(United Nations) Between 2019 and 2021, 67 million children were completely or partially deprived of life-saving vaccines due to disruptions related to COVID-19, setting the world back more than 10 years in terms of childhood vaccination, s alarm the UN.
In three years, due to constraints on health systems or pandemic-related lockdowns, “more than a decade of progress in routine childhood immunizations has been undermined”, and “recovering the right path will be a challenge, ”underlines the UNICEF report published on Wednesday, which is worried about the risk of epidemics of measles or polio.
According to the UN agency, this vaccination coverage is down in 112 countries. And between 2019 and 2021, the global childhood immunization rate fell by 5 percentage points, to 81%, a level not seen since 2008: 67 million children missed out on vaccines, particularly in Africa and South Asia, and 48 million of them received no dose of any kind.
A situation all the more worrying as this decline occurred at the end of a decade when “the growth of childhood vaccination was stagnating”, after the massive increase in the 1980s, underlines the UN agency.
“Vaccines have played a really important role in enabling children to live long, healthy lives,” so “any decline in vaccination rates is worrying,” report editor Brian Keeley told AFP. .
Immunizing children thus saves 4.4 million lives each year, UNICEF points out, a number that could rise to 5.8 million if the world managed to halve the number of children deprived of essential vaccines and to achieve 90% coverage for key life-saving vaccines.

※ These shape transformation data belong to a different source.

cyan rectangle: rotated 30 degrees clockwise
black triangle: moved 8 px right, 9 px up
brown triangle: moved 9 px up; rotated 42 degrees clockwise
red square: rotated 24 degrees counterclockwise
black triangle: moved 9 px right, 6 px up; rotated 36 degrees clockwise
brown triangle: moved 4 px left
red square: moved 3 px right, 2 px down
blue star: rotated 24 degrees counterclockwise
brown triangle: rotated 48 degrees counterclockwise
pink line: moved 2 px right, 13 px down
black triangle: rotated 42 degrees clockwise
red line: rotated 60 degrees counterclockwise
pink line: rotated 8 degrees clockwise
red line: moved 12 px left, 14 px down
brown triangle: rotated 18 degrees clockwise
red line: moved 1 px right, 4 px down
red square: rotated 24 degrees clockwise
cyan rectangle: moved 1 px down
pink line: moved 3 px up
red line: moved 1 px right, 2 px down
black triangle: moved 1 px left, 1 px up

Before the introduction of the vaccine in 1963, measles killed some 2.6 million people a year, mostly children. A figure dropped to 128,000 in 2021 for this disease which today is of particular concern to the UN.

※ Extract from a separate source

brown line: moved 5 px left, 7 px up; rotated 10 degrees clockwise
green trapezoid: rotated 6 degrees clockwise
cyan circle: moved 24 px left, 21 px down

In three years, the vaccination rate against measles — so contagious that it requires 95% vaccinations in a community to achieve herd immunity — has dropped from 86% to 81%, according to the report. And the number of measles cases doubled in 2022 compared to 2021.
Falling confidence
The fall in the vaccination rate, similar for polio, diphtheria or whooping cough, is also occurring in a broader context of the “survival crisis” of children, notes UNICEF, highlighting an overlapping of crises (malnutrition, impacts climate change, poverty, etc.)

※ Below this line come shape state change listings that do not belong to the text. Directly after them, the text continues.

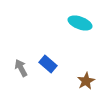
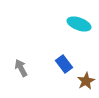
cyan ellipse: moved 1 px left, 1 px down
blue rectangle: moved 16 px right; rotated 12 degrees clockwise
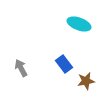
brown star: rotated 18 degrees clockwise
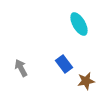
cyan ellipse: rotated 40 degrees clockwise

“It is increasingly difficult for health systems and governments to meet the need for vaccinations,” said Brian Keeley.
To improve vaccination coverage, however, it is necessary to “strengthen primary health care and provide front-line personnel, mostly women, with the resources and support they need”, insists UNICEF.
Not to mention the 67 million children deprived of vaccines during COVID-19 who will fall out of the age group targeted by vaccinations, pleads Mr. Keeley, calling for them for a “determined program of catch-up”.
At the same time, while the debates around COVID-19 have put anti-vaccines back in the spotlight, the report worries about a drop in confidence in vaccination in 52 out of 55 countries studied.
“These data are a worrying warning signal,” UNICEF boss Catherine Russell warned in a statement.
“Trust in routine immunization must not be a casualty of the pandemic as well, or large numbers of children will soon die of measles, diphtheria or other diseases. avoidable”.
In half of these 55 countries, “notoriously changing” vaccine confidence remains above 80%, however, tempers UNICEF.
And despite this mistrust, “there is reason to be optimistic that services are resuming in a number of countries,” said Brian Keeley, referring to “encouraging” preliminary data for vaccinations in 2022.
But “even if we manage to get back to where we were before the pandemic, hopefully in a few years”, progress will still have to be made to vaccinate those who were deprived of their injections already before COVID-19, insists he.